ASSIGNMENT: A word-for-word copy of the data, pictures excluded, is what this task asks for.
Segment Open
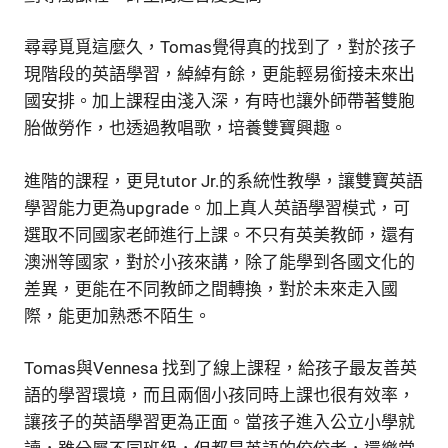
尋尋覓覓這麼久，Tomas覺得真的找到了，對於孩子
現階段的英語學習，綽綽有餘，更能輕易銜接未來出
國安排。加上課程由淺入深，有時也讓外師帶著雙胞
胎做勞作，也透過教唱歌，培養雙寶興趣。
進階的課程，更見tutor Jr.的系統性教學，讓雙寶英語
學習能力更為upgrade。加上真人英語學習模式，可
選取不同國家老師進行上課。不只有英美教師，還有
澳洲等國家，對於小孩來講，除了能學到各國文化的
差異，更能在不同教師之間轉換，對於未來走入國
際，能更加熟悉不陌生。
Tomas與Vennesa 找到了線上課程，給孩子最友善英
語的學習環境，而且兩個小孩同時上課也很有效率，
讓孩子的英語學習更為正面。當孩子進入公立小學就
Segment Closed
RESPONSE FOR THIS EXERCISE:
尋尋覓覓這麼久，Tomas覺得真的找到了，對於孩子
現階段的英語學習，綽綽有餘，更能輕易銜接未來出
國安排。加上課程由淺入深，有時也讓外師帶著雙胞
胎做勞作，也透過教唱歌，培養雙寶興趣。
進階的課程，更見tutor Jr.的系統性教學，讓雙寶英語
學習能力更為upgrade。加上真人英語學習模式，可
選取不同國家老師進行上課。不只有英美教師，還有
澳洲等國家，對於小孩來講，除了能學到各國文化的
差異，更能在不同教師之間轉換，對於未來走入國
際，能更加熟悉不陌生。
Tomas與Vennesa 找到了線上課程，給孩子最友善英
語的學習環境，而且兩個小孩同時上課也很有效率，
讓孩子的英語學習更為正面。當孩子進入公立小學就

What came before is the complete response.